# Need help figuring out where I am in the cycle...



## tank1312 (Apr 20, 2012)

Hi all! This is day 7 of my 10 gallon tank being up and running. On day 3, I added 3 glofish/danios (if I had understood the cycling process then like I do now I wouldn't have bought them until my tank was fully cycled). I just got my test kit in the mail today and tested my water. These are the results:

Ammonia: .25ppm
Nitrite: 0
pH: not sure
HR pH: 8.1ish
Nitrate: 0

I haven't done anything to my tank since day 1 except add 3 glofish. When I very first set up the tank, I added the appropriate amount of Aquatic Stress Relief, Special Blend, and Nite-Out II. And, that's all I've done to it. 

Where am I at? And, what do I do next? I have 2 more tanks (a 10 gal and a 25 gal) that I'm going to cycle fishless, but I don't want to do anything until I get this first tank healthy and happy so I can learn!

Thanks soooo much for any help or advice!!


----------



## clep.berry (Mar 4, 2012)

If Tube 2 is your Nitrate test, then the tank has stabilized for this bio-load. Otherwise without a Nitrate test, I can't tell if you've just done lots of water changes or something.
The pH test seems to be very wrong - showing below 7.4 and above 7.6 concurrently - it might be a lighting issue though. IME a cheap Phenol red solution does the job for the pH ranges I measure.
It's important to use the tests exactly as per the instructions.
To kickstart the other tanks, you could put your filters in the cycled tank and add ammonia when you return them to the new tank!
cb


----------



## tank1312 (Apr 20, 2012)

tube 1 is pH
tube 2 is HR pH
tube 3 is ammonia
tube 4 is nitrite

the tube for nitrate isn't in the pic, but it came out bright yellow. that's a really good idea about about cycling the other filters in this tank!! I never thought of that. I would run them as normal so I'd have 3 filters running in one tank?


----------



## clep.berry (Mar 4, 2012)

It's possible that your cycle has actually started and that the 3 danios are not producing much ammonia to register much of an ammonia spike or nitrite spike. Just keep testing and you should experience a climb in one of the 3 - typically ammonia, followed by Nitrite and then Nitrogen.
To the best of your knowledge, when running the pH test, what is the reading you get?
cb


----------



## jbrown5217 (Nov 9, 2011)

You are in the very beginning of your cycle. You will need to test at least every other day, but everyday would be better.

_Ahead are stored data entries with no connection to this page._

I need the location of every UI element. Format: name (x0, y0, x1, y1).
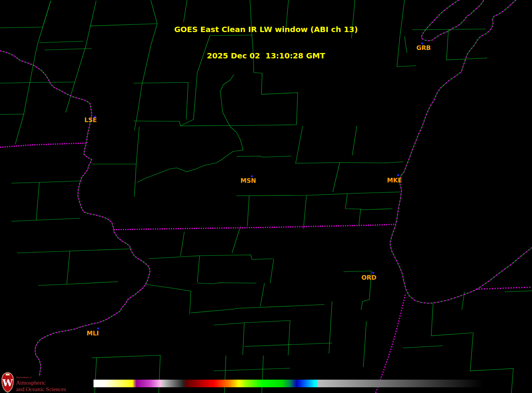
county-boundary-line (134, 82, 188, 119)
station-label-LSE: LSE (84, 116, 97, 124)
station-label-MLI: MLI (87, 330, 99, 337)
county-boundary-line (137, 74, 243, 182)
county-boundary-line (95, 358, 97, 393)
satellite-image-display: GRBLSEMSNMKEORDMLI GOES East Clean IR LW… (0, 0, 532, 393)
mississippi-river-border (0, 51, 150, 376)
county-boundary-line (345, 193, 361, 226)
county-boundary-line (181, 119, 193, 126)
county-boundary-line (244, 343, 332, 346)
county-boundary-line (149, 255, 274, 259)
mississippi-river-border-underlay (0, 51, 150, 376)
station-marker-ORD (372, 272, 374, 274)
mn-ia-border (0, 143, 86, 147)
wi-il-border (114, 224, 394, 230)
county-boundary-line (363, 321, 366, 367)
uw-crest-icon: W (1, 372, 14, 393)
county-boundary-line (288, 321, 290, 355)
county-boundary-line (303, 195, 306, 229)
county-boundary-line (38, 282, 118, 285)
uw-aos-logo: W Department of Atmospheric and Oceanic … (1, 372, 66, 393)
ir-temperature-colorbar (94, 380, 483, 387)
station-label-MSN: MSN (240, 177, 256, 184)
county-boundary-line (198, 283, 256, 284)
station-ORD: ORD (361, 272, 376, 282)
image-title-line2: 2025 Dec 02 13:10:28 GMT (0, 52, 532, 60)
station-MLI: MLI (87, 328, 99, 337)
county-boundary-line (295, 162, 403, 163)
county-boundary-line (333, 163, 340, 192)
county-boundary-line (36, 182, 39, 220)
county-boundary-line (92, 355, 160, 393)
county-boundary-line (403, 346, 443, 348)
county-boundary-line (0, 82, 75, 83)
county-boundary-line (11, 181, 82, 183)
county-boundary-line (237, 192, 400, 196)
county-boundary-line (224, 356, 226, 393)
county-boundary-line (11, 218, 80, 221)
county-boundary-line (134, 127, 139, 196)
station-MSN: MSN (240, 176, 256, 185)
county-boundary-line (134, 121, 181, 126)
station-label-ORD: ORD (361, 274, 376, 281)
county-boundary-line (262, 356, 263, 393)
county-boundary-line (329, 301, 332, 353)
county-boundary-line (197, 256, 200, 282)
county-boundary-line (431, 303, 473, 336)
in-mi-border (476, 287, 532, 289)
logo-line2: and Oceanic Sciences (16, 387, 66, 392)
image-title: GOES East Clean IR LW window (ABI ch 13)… (0, 8, 532, 78)
image-title-line1: GOES East Clean IR LW window (ABI ch 13) (0, 25, 532, 34)
county-boundary-line (67, 251, 70, 284)
county-boundary-line (191, 304, 324, 313)
county-boundary-line (361, 209, 392, 210)
county-boundary-line (232, 226, 240, 253)
county-boundary-line (145, 284, 191, 314)
station-MKE: MKE (387, 174, 402, 184)
county-boundary-line (237, 156, 291, 157)
county-boundary-line (352, 126, 357, 155)
station-marker-MLI (97, 328, 99, 330)
logo-dept-label: Department of (16, 376, 66, 379)
logo-line1: Atmospheric (16, 380, 66, 386)
county-boundary-line (260, 283, 264, 306)
county-boundary-line (505, 291, 532, 292)
county-boundary-line (270, 259, 274, 283)
county-boundary-line (296, 126, 303, 163)
county-boundary-line (247, 196, 249, 226)
county-boundary-line (17, 249, 132, 253)
county-boundary-line (243, 323, 244, 355)
svg-text:W: W (2, 377, 13, 388)
station-label-MKE: MKE (387, 177, 402, 184)
station-marker-MKE (397, 174, 399, 176)
il-in-border (376, 295, 405, 393)
station-LSE: LSE (84, 116, 97, 124)
county-boundary-line (214, 321, 290, 325)
county-boundary-line (181, 125, 297, 126)
county-boundary-line (0, 114, 24, 114)
county-boundary-line (181, 232, 184, 256)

If ammonia or nitrites ever get above 1ppm you need to do a 50% water change (this is for the safety of your fish). When nitrates start to generate, if they ever reach 40ppm you should do a water change (also for the safety of your fish). Cycling this tank will probably take anywhere from 4 - 8 weeks, but since you are cycling with fish I will proly say around the 6 -8 week mark.


----------



## snail (Aug 6, 2010)

I agree, the cycle has just started.


----------



## tank1312 (Apr 20, 2012)

Here are today's test results. I made sure to follow the directions to a T.

pH test results: nothing on the card matches the shade of blue that it turned out to be, but the HR pH looks awfully close to 8.2



ammonia test results: .50 ppm



nitrite test results: 0



I'm supposed to add more Microbe-Life Special Blend today according to the label. Should I not even mess with that stuff and let the tank do what it wants to do? Or should I continue with what it says since I started out with it? Also, should I attempt to lower the pH somehow or will a water change help lower that? When I do water changes, should I do any cleaning? Everything still looks the way it did on day 1, but I'd rather clean while it's easy than wait until it looks gross. Definitely don't want to mess with the cycle tho!


----------



## jrman83 (Jul 9, 2010)

Your cycle started the second you added fish....you didn't need to detect anything to confirm it had started.

The ph low range test maxes at 7.6. So if your water is 8+, the highest that test will read is 7.6. Mine is 8.2 out of my tap and I just did that test only. If it ever read off, then do your low range test.

I agree with the recommendations, but I only changed 50% if the ammonia/nitrite spiked above 3ppm. You can have periods where it will spike pretty fast on ya.


----------